The value is to have convenient benchmarks so you can make informed decisions. Whether any of these “fast” variants are worthwhile is a complicated function of your problem, compiler, and hardware.

2 Likes

Yes I am on a laptop. I will try again when I have access to a desktop PC

The reason why I am testing the fast-math library is because I would like to speed up a routine for computing the logsum in one of my projects (see here for some background info).

My original subroutine using the intrinsic exp and log

subroutine sub_logsum(LogSum,Prob, V,sigma) 
	! DESCRIPTION
	! Calculates the log-sum and choice-probabilities. The computation avoids
	! overflows.
    !See for more info:
	! https://gregorygundersen.com/blog/2020/02/09/log-sum-exp/
	! https://nhigham.com/2021/01/05/what-is-the-log-sum-exp-function/
	! INPUTS
	!   V:     Vector with values of the different choices
	!   sigma: Standard deviation of the taste shock
	! OUTPUTS
	!   LogSum: Log sum of exponentials
	!   Prob:   Choice probabilities

	real(8), intent(in)  :: V(:)
	real(8), intent(in)  :: sigma
	real(8), intent(out) :: LogSum
	real(8), intent(out) :: Prob(:)
	! Local variables:
	integer :: n, id
	real(8) :: mxm, sum_prob
	
	! Body of sub_logsum
	
	n = size(V)
	
	! Check inputs
	if (n==1) then
		call myerror("sub_logsum: Need at least two elements")
	endif
	if (n/=size(Prob)) then
		call myerror("sub_logsum: V and Prob are not compatible")
	endif
	if (sigma<=0d0) then
		call myerror("sub_logsum: sigma must be zero or positive")
	endif
	
	! Maximum over the discrete choice
	id  = maxloc(V,dim=1)
	mxm = V(id)
	
	! Logsum and probabilities
	! a. numerically robust log-sum
	LogSum = mxm + sigma*log(sum(exp((V-mxm)/sigma)))
		
	! b. numerically robust probability
	Prob = exp((V-LogSum)/sigma)
	
	!-----------------------------------------------------------------!
	! Check if outputs are correct.

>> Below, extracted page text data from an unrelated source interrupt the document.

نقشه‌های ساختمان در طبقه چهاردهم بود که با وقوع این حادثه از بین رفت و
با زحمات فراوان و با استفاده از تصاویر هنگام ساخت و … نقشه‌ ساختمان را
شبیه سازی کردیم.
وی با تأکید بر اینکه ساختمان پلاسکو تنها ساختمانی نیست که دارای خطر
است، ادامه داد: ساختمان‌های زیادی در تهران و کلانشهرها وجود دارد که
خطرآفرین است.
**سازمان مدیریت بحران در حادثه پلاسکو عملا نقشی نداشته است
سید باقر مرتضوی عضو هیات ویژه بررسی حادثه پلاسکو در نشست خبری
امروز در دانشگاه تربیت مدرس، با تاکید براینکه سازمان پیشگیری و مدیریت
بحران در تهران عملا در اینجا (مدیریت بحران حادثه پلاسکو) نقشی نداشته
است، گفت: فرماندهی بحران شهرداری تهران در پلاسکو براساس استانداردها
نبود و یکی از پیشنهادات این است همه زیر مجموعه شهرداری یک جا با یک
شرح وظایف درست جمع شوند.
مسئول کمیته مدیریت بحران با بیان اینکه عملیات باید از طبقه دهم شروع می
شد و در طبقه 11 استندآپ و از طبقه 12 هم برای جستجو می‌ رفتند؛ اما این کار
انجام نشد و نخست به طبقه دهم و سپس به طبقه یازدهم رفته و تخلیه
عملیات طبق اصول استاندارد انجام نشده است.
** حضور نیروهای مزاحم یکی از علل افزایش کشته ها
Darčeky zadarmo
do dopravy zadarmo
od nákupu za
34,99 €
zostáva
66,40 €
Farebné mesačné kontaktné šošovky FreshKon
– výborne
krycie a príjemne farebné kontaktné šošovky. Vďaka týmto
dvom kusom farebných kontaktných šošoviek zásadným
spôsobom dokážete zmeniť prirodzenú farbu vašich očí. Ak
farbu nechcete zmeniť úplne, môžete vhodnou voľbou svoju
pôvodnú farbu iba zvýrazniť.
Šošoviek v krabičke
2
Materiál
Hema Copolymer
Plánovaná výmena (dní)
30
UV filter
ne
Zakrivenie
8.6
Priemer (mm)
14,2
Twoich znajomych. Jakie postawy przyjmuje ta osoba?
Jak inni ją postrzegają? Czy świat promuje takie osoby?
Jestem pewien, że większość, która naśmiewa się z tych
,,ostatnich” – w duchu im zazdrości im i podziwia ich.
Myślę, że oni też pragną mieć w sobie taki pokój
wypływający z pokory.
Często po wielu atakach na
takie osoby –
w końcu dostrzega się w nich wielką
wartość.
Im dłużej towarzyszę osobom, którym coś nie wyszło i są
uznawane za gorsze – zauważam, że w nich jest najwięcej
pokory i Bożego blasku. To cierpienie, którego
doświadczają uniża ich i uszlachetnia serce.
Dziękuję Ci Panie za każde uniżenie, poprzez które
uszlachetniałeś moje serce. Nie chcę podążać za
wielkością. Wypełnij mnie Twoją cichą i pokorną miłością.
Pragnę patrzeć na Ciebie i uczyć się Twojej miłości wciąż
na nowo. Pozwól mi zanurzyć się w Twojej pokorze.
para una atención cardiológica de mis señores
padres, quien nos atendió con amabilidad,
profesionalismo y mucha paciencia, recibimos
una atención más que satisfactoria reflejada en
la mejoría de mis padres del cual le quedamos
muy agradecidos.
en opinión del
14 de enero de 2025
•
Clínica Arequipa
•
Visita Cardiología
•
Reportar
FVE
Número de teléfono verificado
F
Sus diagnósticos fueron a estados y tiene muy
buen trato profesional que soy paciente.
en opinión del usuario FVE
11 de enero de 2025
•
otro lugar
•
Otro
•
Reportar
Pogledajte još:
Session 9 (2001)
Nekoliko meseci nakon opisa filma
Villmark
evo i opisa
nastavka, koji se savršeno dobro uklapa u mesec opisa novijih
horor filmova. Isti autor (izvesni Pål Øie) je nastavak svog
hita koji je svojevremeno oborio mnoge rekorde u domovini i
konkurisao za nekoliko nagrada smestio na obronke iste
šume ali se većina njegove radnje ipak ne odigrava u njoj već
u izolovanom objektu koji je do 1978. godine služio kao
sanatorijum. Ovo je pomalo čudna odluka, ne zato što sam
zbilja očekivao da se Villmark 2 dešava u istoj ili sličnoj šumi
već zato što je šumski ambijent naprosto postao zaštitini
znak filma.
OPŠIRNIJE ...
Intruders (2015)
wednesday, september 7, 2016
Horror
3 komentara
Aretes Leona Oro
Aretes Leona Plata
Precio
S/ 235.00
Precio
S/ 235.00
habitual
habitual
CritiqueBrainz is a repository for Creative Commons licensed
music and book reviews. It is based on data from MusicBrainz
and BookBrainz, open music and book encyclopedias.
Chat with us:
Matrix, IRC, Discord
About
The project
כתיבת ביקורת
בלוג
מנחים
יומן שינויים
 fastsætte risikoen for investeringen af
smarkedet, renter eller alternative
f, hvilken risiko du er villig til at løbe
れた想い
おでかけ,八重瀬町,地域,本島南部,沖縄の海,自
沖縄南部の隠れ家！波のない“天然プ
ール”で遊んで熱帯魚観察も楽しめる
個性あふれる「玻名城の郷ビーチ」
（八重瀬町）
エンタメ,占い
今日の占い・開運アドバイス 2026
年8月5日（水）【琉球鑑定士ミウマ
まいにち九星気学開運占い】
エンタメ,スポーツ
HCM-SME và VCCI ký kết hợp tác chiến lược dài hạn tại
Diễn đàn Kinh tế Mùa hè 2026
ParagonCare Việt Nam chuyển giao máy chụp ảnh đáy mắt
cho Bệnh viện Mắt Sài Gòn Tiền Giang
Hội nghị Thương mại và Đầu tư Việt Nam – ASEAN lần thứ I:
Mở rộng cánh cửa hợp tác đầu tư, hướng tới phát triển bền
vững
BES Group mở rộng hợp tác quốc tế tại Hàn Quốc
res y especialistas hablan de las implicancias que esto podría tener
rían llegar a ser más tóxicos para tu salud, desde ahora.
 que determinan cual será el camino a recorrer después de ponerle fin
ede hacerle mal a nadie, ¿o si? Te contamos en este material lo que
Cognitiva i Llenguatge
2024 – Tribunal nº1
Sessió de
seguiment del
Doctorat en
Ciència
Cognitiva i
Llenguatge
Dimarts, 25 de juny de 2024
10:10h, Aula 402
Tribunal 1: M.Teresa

Comment out this section for speed
	if (LogSum/=LogSum) then
		call myerror("sub_logsum: LogSum is either NaN or Inf")
	endif
	if (any(Prob<0d0)) then
		call myerror("sub_logsum: Some elements of Prob are negative")
	endif
	sum_prob = sum(Prob)
	if (abs(sum_prob-1d0)>1d-7) then
        write(*,*) "sum_prob = ", sum_prob
		call myerror("sub_logsum: Prob does not sum to one")
	endif
	Prob = Prob/sum_prob
	!-----------------------------------------------------------------!
end subroutine sub_logsum

And here is the new routine which uses @FedericoPerini’s library:

subroutine sub_logsum_f(LogSum,Prob, V,sigma) 
	! NOTE: sub_logsum_f is copied from sub_logsum and the only difference 
    ! is that it uses the fast_exp and fast_log functions.
    ! DESCRIPTION: see sub_logsum for more information.
	real(8), intent(in)  :: V(:)
	real(8), intent(in)  :: sigma
	real(8), intent(out) :: LogSum
	real(8), intent(out) :: Prob(:)
	! Local variables:
	integer :: n, id
	real(8) :: mxm, sum_prob
	
	! Body of sub_logsum
	
	n = size(V)
	
	! Check inputs
	if (n==1) then
		call myerror("sub_logsum: Need at least two elements")
	endif
	if (n/=size(Prob)) then
		call myerror("sub_logsum: V and Prob are not compatible")
	endif
	if (sigma<0d0) then
		call myerror("sub_logsum: sigma must be zero or positive")
	endif
	
	! Maximum over the discrete choice
	id  = maxloc(V,dim=1)
	mxm = V(id)
	
	! Logsum and probabilities
	! a. numerically robust log-sum
	LogSum = mxm + sigma*flog(sum(fexp((V-mxm)/sigma)))
		
	! b. numerically robust probability
	Prob = fexp((V-LogSum)/sigma)
	
	!-----------------------------------------------------------------!
	! Check if outputs are correct. Comment out this section for speed
	if (LogSum/=LogSum) then
		call myerror("sub_logsum_f: LogSum is either NaN or Inf")
	endif
	if (any(Prob<0d0)) then
		call myerror("sub_logsum_f: Some elements of Prob are negative")
	endif
	sum_prob = sum(Prob)
	if (abs(sum_prob-1d0)>1d-5) then
        write(*,*) "sum_prob = ", sum_prob
		call myerror("sub_logsum_f: Prob does not sum to one")
	endif
	Prob = Prob/sum_prob
	!-----------------------------------------------------------------!
end subroutine sub_logsum_f

This routine (sub_logsum or sub_logsum_f) is the real bottleneck of my code. Unfortunately, it seems that both on ifort and ifx using fast-math actually slows down a bit the code with respect to the version that relies on the intrinsic log and exp.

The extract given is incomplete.